Die Sache wird zur neuen Verhandlung und Entscheidung, auch über die Kosten des Beschwerdeverfahrens, an das Berufungsgericht zurückverwiesen.
Der Wert des Beschwerdeverfahrens wird auf 525.362,19 € festgesetzt.
Gründe:
I. Der Kläger, eine durch Bund und Länder geförderte, aus verschiedenen Instituten bestehende Organisation für angewandte Forschung, macht gegenüber dem Beklagten als Insolvenzverwalter über das Vermögen der M. die Feststellung einer Forderung in Höhe von 185.301,34 € zur Insolvenztabelle und daneben Herausgabe- und Auskunftsansprüche geltend. Der Beklagte erhebt widerklagend eine Forderung von 175.892,19 €, deretwegen er den Herausgabe- und Auskunftsansprüchen des Klägers ein Zurückbehaltungsrecht entgegenhält.

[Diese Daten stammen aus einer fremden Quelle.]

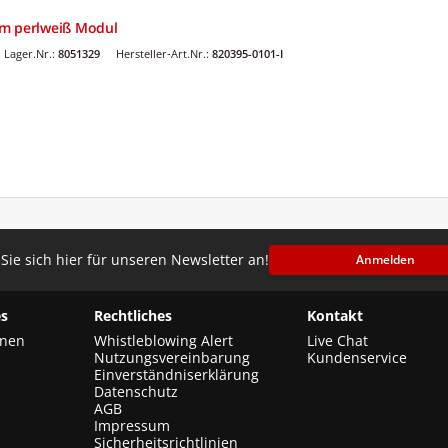
mm perlweiß Modul
Lager.Nr.:
8051329
Hersteller-Art.Nr.:
820395-0101-I
Sie sich hier für unseren Newsletter an!
Anmelden
s
Rechtliches
Kontakt
onen
Whistleblowing Alert
Live Chat
Nutzungsvereinbarung
Kundenservice
Einverständniserklärung
Datenschutz
AGB
Impressum
Sicherheitsrichtlinien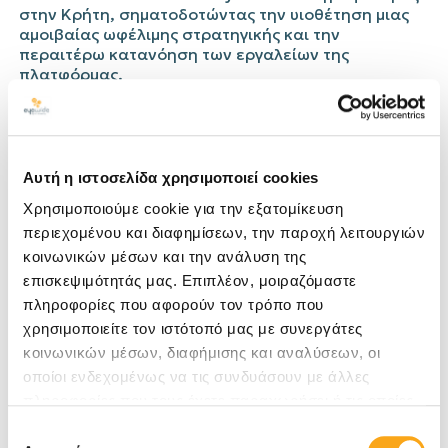
στην Κρήτη, σηματοδοτώντας την υιοθέτηση μιας
αμοιβαίας ωφέλιμης στρατηγικής και την
περαιτέρω κατανόηση των εργαλείων της
πλατφόρμας.
Δημοσίευση
Hospitality
Digital Marketing
Αυτή η ιστοσελίδα χρησιμοποιεί cookies
Χρησιμοποιούμε cookie για την εξατομίκευση
περιεχομένου και διαφημίσεων, την παροχή λειτουργιών
κοινωνικών μέσων και την ανάλυση της
Προηγούμενο
Επόμενο
επισκεψιμότητάς μας. Επιπλέον, μοιραζόμαστε
Tags
πληροφορίες που αφορούν τον τρόπο που
χρησιμοποιείτε τον ιστότοπό μας με συνεργάτες
κοινωνικών μέσων, διαφήμισης και αναλύσεων, οι
BigData
Eyewide Digital Marketing Agency
οποίοι ενδεχομένως να τις συνδυάσουν με άλλες
holidaycheck
hotel digital marketing
πληροφορίες που τους έχετε παραχωρήσει ή τις οποίες
έχουν συλλέξει σε σχέση με την από μέρους σας χρήση
Επιλογή
hotel promotion
hotel revenue management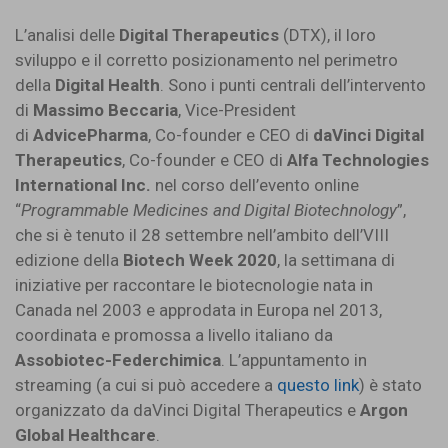
L’analisi delle
Digital Therapeutics
(DTX), il loro
sviluppo e il corretto posizionamento nel perimetro
della
Digital Health
. Sono i punti centrali dell’intervento
di
Massimo Beccaria
, Vice-President
di
AdvicePharma
, Co-founder e CEO di
daVinci Digital
Therapeutics
, Co-founder e CEO di
Alfa Technologies
International Inc.
nel corso dell’evento online
“
Programmable Medicines and Digital Biotechnology
”,
che si è tenuto il 28 settembre nell’ambito dell’VIII
edizione della
Biotech Week 2020
, la settimana di
iniziative per raccontare le biotecnologie nata in
Canada nel 2003 e approdata in Europa nel 2013,
coordinata e promossa a livello italiano da
Assobiotec-Federchimica
. L’appuntamento in
streaming (a cui si può accedere a
questo link
) è stato
organizzato da daVinci Digital Therapeutics e
Argon
Global Healthcare
.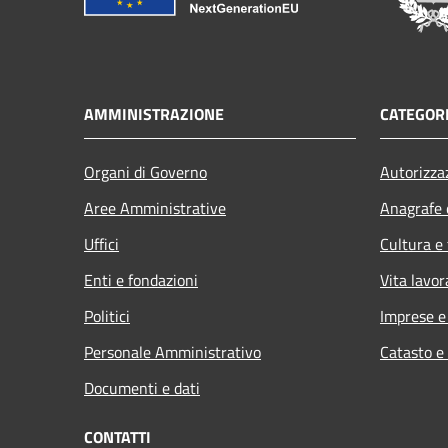
AMMINISTRAZIONE
CATEGORI
Organi di Governo
Autorizza
Aree Amministrative
Anagrafe e
Uffici
Cultura e
Enti e fondazioni
Vita lavor
Politici
Imprese 
Personale Amministrativo
Catasto e
Documenti e dati
CONTATTI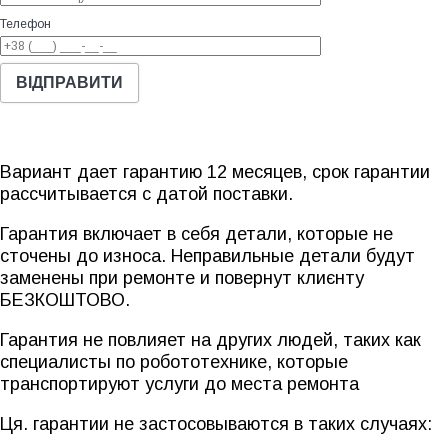
Телефон
Вариант дает гарантию 12 месяцев, срок гарантии
рассчитывается с датой поставки.
Гарантия включает в себя детали, которые не
сточены до износа. Неправильные детали будут
заменены при ремонте и повернут клиєнту
БЕЗКОШТОВО.
Гарантия не повлияет на других людей, таких как
специалисты по робототехнике, которые
транспортируют услуги до места ремонта
Ця. гарантии не застосовываются в таких случаях: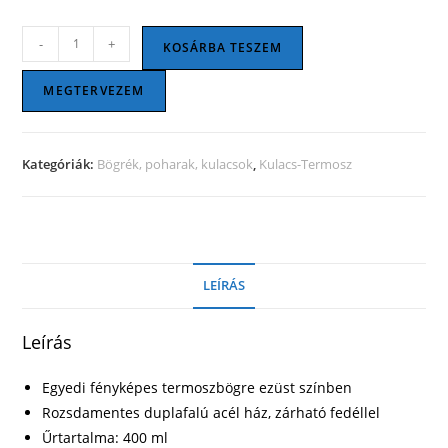
Termoszbögre
-
+
KOSÁRBA TESZEM
ezüst
színben
MEGTERVEZEM
mennyiség
Kategóriák:
Bögrék, poharak, kulacsok
,
Kulacs-Termosz
LEÍRÁS
Leírás
Egyedi fényképes termoszbögre ezüst színben
Rozsdamentes duplafalú acél ház, zárható fedéllel
Űrtartalma: 400 ml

Durch Kooperationsvertrag vom 19. Dezember 2000 vereinbarten der Kläger und die Insolvenzschuldnerin, bei der Entwicklung einer molekular-toxikologischen Datenbank unter Verwendung der von der Insolvenzschuldnerin entwickelten "... -Technologie" zusammenzuarbeiten. Das zuständige Institut des Klägers (I. ) sollte Versuche durchführen, bei denen es tierische und menschliche Zellen bestimmten Substanzen aussetzte, und dabei Zellproben gewinnen, aus denen dann die Insolvenzschuldnerin mittels Hybridisierung Gen-Expressionsprofile herstellen und auf Microarrays (DNA-Chips, Bio-Chips) speichern sollte. Auf dieser Grundlage wollten die Vertragspartner eine molekular-toxikologische Datenbank aufbauen. Ihre wechselseitigen Aufgaben sowie die Reihenfolge der Erledigung wollten sie in einem Aufgabenplan verbindlich festlegen. Sie beabsichtigten, das Entwicklungsvorhaben durch vom Institut des Klägers zu beantragende Fördermittel sowie einen Eigenbeitrag von M. zu finanzieren. Sie wollten für das geistige Eigentum an der zu entwickelnden Datenbank gemeinsame Schutzrechte anmelden und die Überschüsse aus der Verwertung der Datenbank hälftig teilen. Nachdem Fördermittel bewilligt worden waren, schlug der Kläger mit Schreiben vom 21. Dezember 2001 eine von ihm ausformulierte Vertragsänderung vor, in der es unter anderem hieß:
"I. § 2 Ziff. 2 wird wie folgt ergänzt:
Der Aufgabenplan gemäß Satz 1 wird von den Vertragsparteien durch eine einvernehmliche Anpassung an die erzielten Ergebnisse laufend fortgeschrieben. Der Aufgabenplan ist Vertragsbestandteil.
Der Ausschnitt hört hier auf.